Which lines below hold the word "phpBB"? Report each one.

→ Material shown

::::

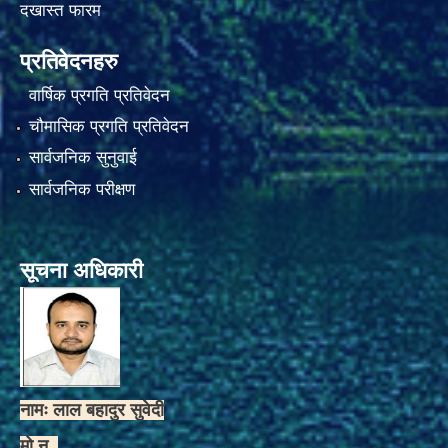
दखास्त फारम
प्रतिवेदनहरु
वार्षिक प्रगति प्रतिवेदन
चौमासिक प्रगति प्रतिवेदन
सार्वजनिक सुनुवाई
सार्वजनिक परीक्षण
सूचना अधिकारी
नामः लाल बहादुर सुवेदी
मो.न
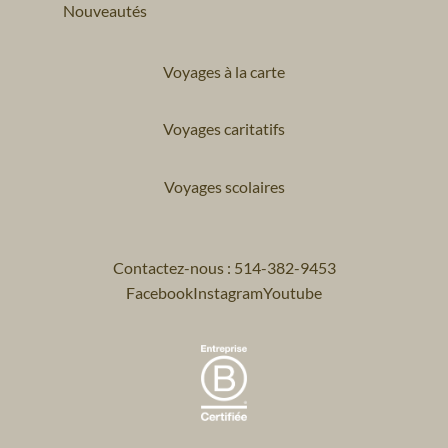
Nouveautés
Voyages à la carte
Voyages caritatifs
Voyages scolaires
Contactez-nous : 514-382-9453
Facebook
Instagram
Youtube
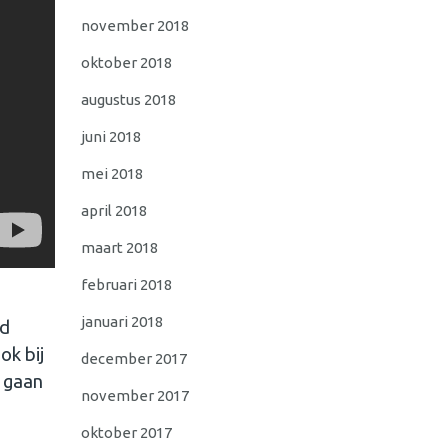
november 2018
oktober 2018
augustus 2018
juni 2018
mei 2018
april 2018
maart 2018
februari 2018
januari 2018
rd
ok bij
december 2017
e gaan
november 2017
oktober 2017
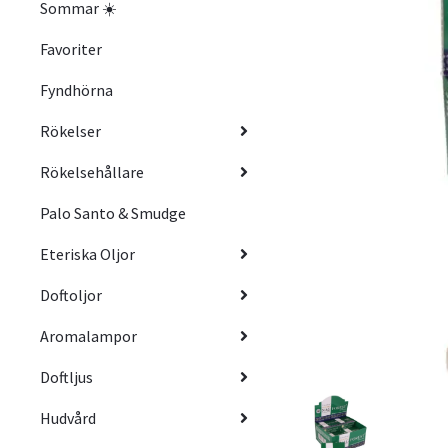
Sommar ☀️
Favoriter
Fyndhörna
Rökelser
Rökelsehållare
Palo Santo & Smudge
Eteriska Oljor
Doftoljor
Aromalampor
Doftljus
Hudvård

::::

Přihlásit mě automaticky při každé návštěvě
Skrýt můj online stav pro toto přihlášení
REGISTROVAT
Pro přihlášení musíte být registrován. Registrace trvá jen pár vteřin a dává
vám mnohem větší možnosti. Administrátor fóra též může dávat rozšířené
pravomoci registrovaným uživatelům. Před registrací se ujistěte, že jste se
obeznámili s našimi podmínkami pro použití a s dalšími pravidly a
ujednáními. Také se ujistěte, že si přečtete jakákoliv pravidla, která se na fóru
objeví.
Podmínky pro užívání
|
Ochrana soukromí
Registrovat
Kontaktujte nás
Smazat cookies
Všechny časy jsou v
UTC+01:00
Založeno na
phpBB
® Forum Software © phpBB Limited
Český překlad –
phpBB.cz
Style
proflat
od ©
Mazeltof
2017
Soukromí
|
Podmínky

::::

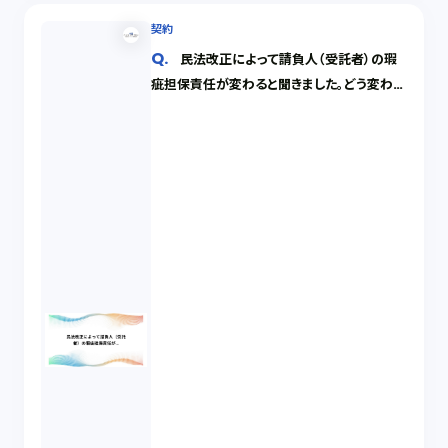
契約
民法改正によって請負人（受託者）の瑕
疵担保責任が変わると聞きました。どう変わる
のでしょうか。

::::

→ Expected answer
phpBB
® Forum Software © phpBB Limited
phpBB.cz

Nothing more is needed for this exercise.